Page images and extracted text
━━━━━━━━
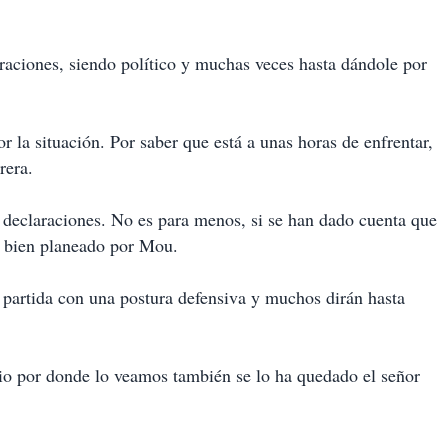
aciones, siendo político y muchas veces hasta dándole por
 la situación. Por saber que está a unas horas de enfrentar,
rera.
 declaraciones. No es para menos, si se han dado cuenta que
y bien planeado por Mou.
a partida con una postura defensiva y muchos dirán hasta
io por donde lo veamos también se lo ha quedado el señor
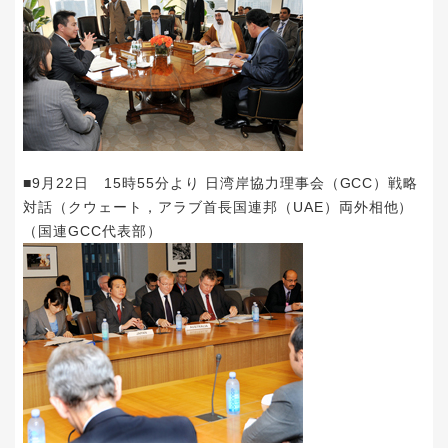
■9月22日 15時55分より 日湾岸協力理事会（GCC）戦略
対話（クウェート，アラブ首長国連邦（UAE）両外相他）
（国連GCC代表部）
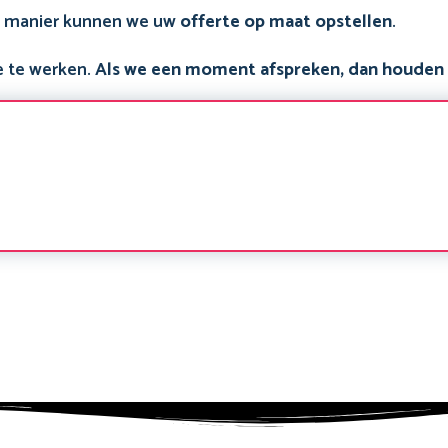
e manier kunnen we uw
offerte op maat opstellen
.
e te werken.
Als we een moment afspreken, dan houden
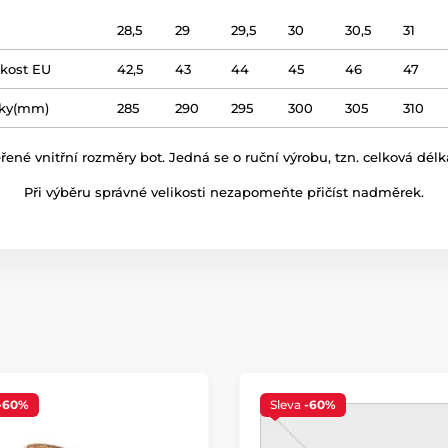
28,5
29
29,5
30
30,5
31
ikost EU
42,5
43
44
45
46
47
élky(mm)
285
290
295
300
305
310
né vnitřní rozměry bot. Jedná se o ruční výrobu, tzn. celková délk
Při výběru správné velikosti nezapomeňte přičíst nadměrek.
-60%
Sleva
-60%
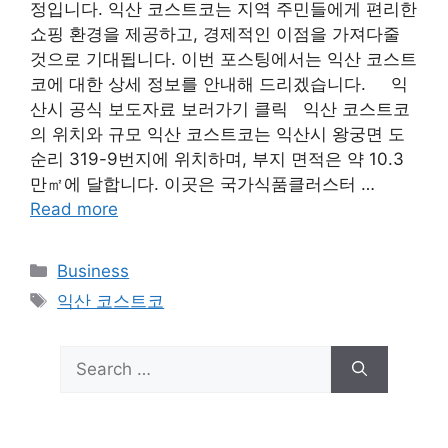
정입니다. 익산 코스트코는 지역 주민들에게 편리한
쇼핑 환경을 제공하고, 경제적인 이점을 가져다줄
것으로 기대됩니다. 이번 포스팅에서는 익산 코스트
코에 대한 상세 정보를 안내해 드리겠습니다. 익
산시 공식 보도자료 보러가기 클릭 익산 코스트코
의 위치와 규모 익산 코스트코는 익산시 왕궁면 도
순리 319-9번지에 위치하며, 부지 면적은 약 10.3
만㎡에 달합니다. 이곳은 국가식품클러스터 …
Read more
Categories
Business
Tags
익산 코스트코
Search
for:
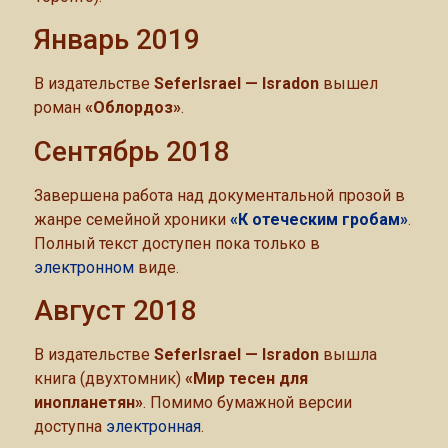
Январь 2019
В издательстве
SeferIsrael — Isradon
вышел
роман
«Облордоз»
.
Сентябрь 2018
Завершена работа над документальной прозой в
жанре семейной хроники
«К отеческим гробам»
.
Полный текст доступен пока только в
электронном
виде.
Август 2018
В издательстве
SeferIsrael — Isradon
вышла
книга (двухтомник)
«Мир тесен для
инопланетян»
. Помимо бумажной версии
доступна
электронная
.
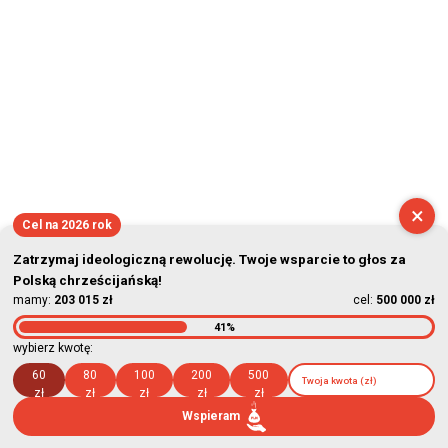
×
Cel na 2026 rok
Zatrzymaj ideologiczną rewolucję. Twoje wsparcie to głos za
Polską chrześcijańską!
mamy:
203 015 zł
cel:
500 000 zł
41%
wybierz kwotę:
60
80
100
200
500
zł
zł
zł
zł
zł
Wspieram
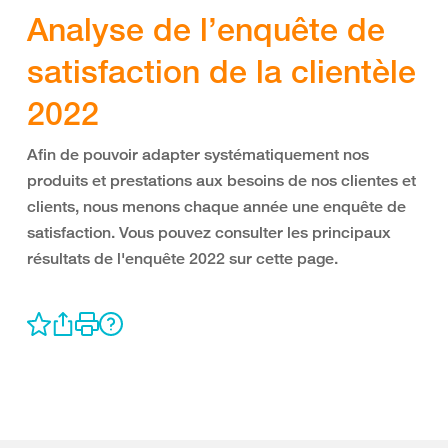
Analyse de l’enquête de
satisfaction de la clientèle
2022
Afin de pouvoir adapter systématiquement nos
produits et prestations aux besoins de nos clientes et
clients, nous menons chaque année une enquête de
satisfaction. Vous pouvez consulter les principaux
résultats de l'enquête 2022 sur cette page.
━━━━━━━━
◆ ASSIGNMENT
Verbatim copy without images: write the records above out in full.

◆ ANSWER TO THIS PROBLEM
aciones, siendo político y muchas veces hasta dándole por
 la situación. Por saber que está a unas horas de enfrentar,
rera.
 declaraciones. No es para menos, si se han dado cuenta que
y bien planeado por Mou.
a partida con una postura defensiva y muchos dirán hasta
io por donde lo veamos también se lo ha quedado el señor
■9月22日 15時55分より 日湾岸協力理事会（GCC）戦略
対話（クウェート，アラブ首長国連邦（UAE）両外相他）
（国連GCC代表部）
e manier kunnen we uw
offerte op maat opstellen
.
e te werken.
Als we een moment afspreken, dan houden
28,5
29
29,5
30
30,5
31
ikost EU
42,5
43
44
45
46
47
élky(mm)
285
290
295
300
305
310
né vnitřní rozměry bot. Jedná se o ruční výrobu, tzn. celková délk
Při výběru správné velikosti nezapomeňte přičíst nadměrek.
-60%
Sleva
-60%
정입니다. 익산 코스트코는 지역 주민들에게 편리한
쇼핑 환경을 제공하고, 경제적인 이점을 가져다줄
것으로 기대됩니다. 이번 포스팅에서는 익산 코스트
코에 대한 상세 정보를 안내해 드리겠습니다. 익
산시 공식 보도자료 보러가기 클릭 익산 코스트코
의 위치와 규모 익산 코스트코는 익산시 왕궁면 도
순리 319-9번지에 위치하며, 부지 면적은 약 10.3
만㎡에 달합니다. 이곳은 국가식품클러스터 …
Read more
Categories
Business
Tags
익산 코스트코
Search
for:
Январь 2019
В издательстве
SeferIsrael — Isradon
вышел
роман
«Облордоз»
.
Сентябрь 2018
Завершена работа над документальной прозой в
жанре семейной хроники
«К отеческим гробам»
.
Полный текст доступен пока только в
электронном
виде.
Август 2018
В издательстве
SeferIsrael — Isradon
вышла
книга (двухтомник)
«Мир тесен для
инопланетян»
. Помимо бумажной версии
доступна
электронная
.
×
Cel na 2026 rok
Zatrzymaj ideologiczną rewolucję. Twoje wsparcie to głos za
Polską chrześcijańską!
mamy:
203 015 zł
cel:
500 000 zł
41%
wybierz kwotę:
60
80
100
200
500
zł
zł
zł
zł
zł
Wspieram
Analyse de l’enquête de
satisfaction de la clientèle
2022
Afin de pouvoir adapter systématiquement nos
produits et prestations aux besoins de nos clientes et
clients, nous menons chaque année une enquête de
satisfaction. Vous pouvez consulter les principaux
résultats de l'enquête 2022 sur cette page.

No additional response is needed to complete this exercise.